古から今も変わらず慣習、習慣を受け継ぎながら、流々とした時を刻む町京都祇園。時代を超えて私たち日本人の心を惹きつける「粋の文化」を祇園に入り浸る著者が「かっこいいおとな」になるために紡ぐエッセイ。第14回は、独特な世界観が残る花街の始業式についてお届けいたします。(作家 徳力龍之介)

変わらないことの大切さを教えてくれる花街

撮影/福森クニヒロ

 始業式と聞くと、何故か懐かしい響きがあります。小中高と年度の初めや春夏冬の休み明けには必ず始業式があり、式というだけで何故か緊張感があったような思いが記憶の彼方にあるのです。

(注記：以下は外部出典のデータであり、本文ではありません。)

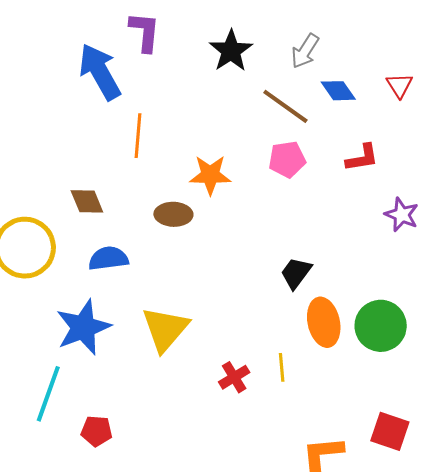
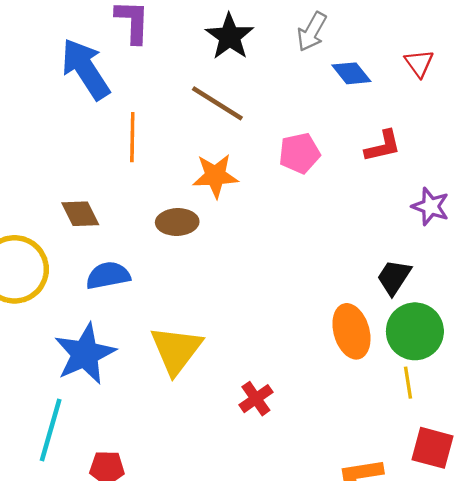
brown line: (285, 106) -> (217, 103), moved
black trapezoid: (296, 273) -> (394, 277), moved
yellow line: (282, 367) -> (408, 383), moved

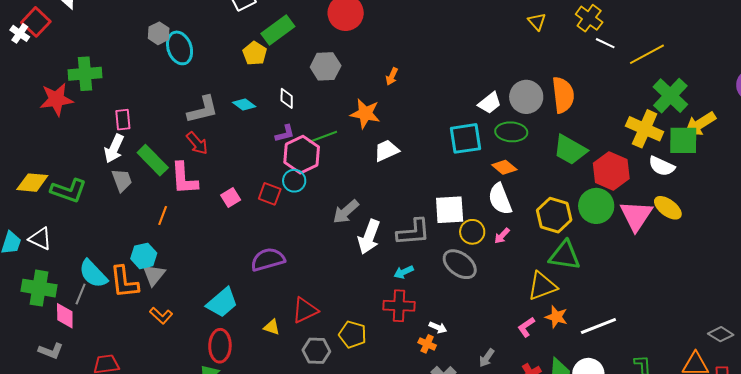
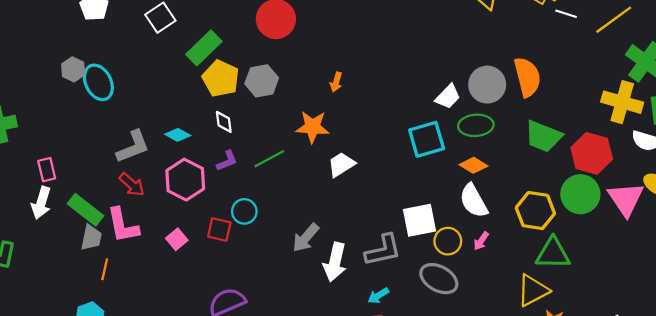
yellow pentagon: (255, 53) -> (221, 78), moved, size x1.4
pink hexagon: (302, 155) -> (185, 180), moved
gray trapezoid: (122, 180) -> (91, 238), moved, turned 40

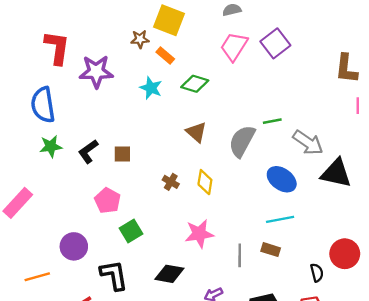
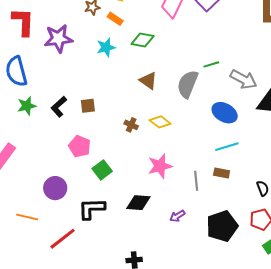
cyan star: (151, 88) -> (106, 47), turned -30
yellow diamond: (205, 182) -> (160, 122), turned -55
black L-shape: (114, 275) -> (92, 209), turned -76
orange line: (37, 277) -> (27, 217), turned 35

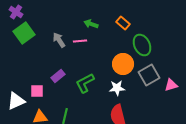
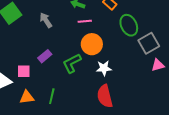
pink line: (80, 41) -> (85, 21), moved
orange circle: (123, 64) -> (92, 44), moved
gray square: (149, 75) -> (149, 43), moved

 花街でも年の初めに始業式が執り行われます。祇園甲部では、毎年一月七日に行われる大切な行事なのです。伝統技芸を習う、れっきとした学校法人八坂女紅場学園、祇園女子技芸学校なるものがあり、ここを中心にして花街関係者が一堂に会した始業式が催されるのです。

 芸舞妓衆、地方衆とこの日は黒の紋付を着ます。年配の芸妓衆は紋の付いた着物を着て、正装での参加が決められています。一般には公開されておらず花街関係者だけの参加なのですが、いったい今がいつの時代なのかと錯覚を起こすぐらい、着物姿が勢ぞろいした光景は圧巻です。

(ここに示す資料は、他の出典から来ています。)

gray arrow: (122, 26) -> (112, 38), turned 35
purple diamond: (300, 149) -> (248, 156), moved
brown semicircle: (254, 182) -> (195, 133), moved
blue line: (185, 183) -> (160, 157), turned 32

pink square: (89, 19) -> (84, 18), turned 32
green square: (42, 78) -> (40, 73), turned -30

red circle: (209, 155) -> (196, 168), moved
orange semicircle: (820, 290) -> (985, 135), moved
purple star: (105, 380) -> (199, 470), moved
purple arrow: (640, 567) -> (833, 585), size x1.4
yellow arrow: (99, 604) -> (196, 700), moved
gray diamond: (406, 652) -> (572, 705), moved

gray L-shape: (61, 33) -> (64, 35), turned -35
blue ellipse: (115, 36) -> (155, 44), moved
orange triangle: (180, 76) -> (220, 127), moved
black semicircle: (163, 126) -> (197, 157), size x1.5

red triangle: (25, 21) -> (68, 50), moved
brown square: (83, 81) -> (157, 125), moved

 年に一度の新年を期した始業式ですが、精勤賞や技芸に対する受賞、成人式を迎える者にもお祝いがあります。舞のお家元である井上八千代師の舞が出され、花街らしい始業式となり、壇上には八坂神社さんが祀られ、順に手を合わせ、お神酒をいただいてこの一年の技芸に対する誓いをするのです。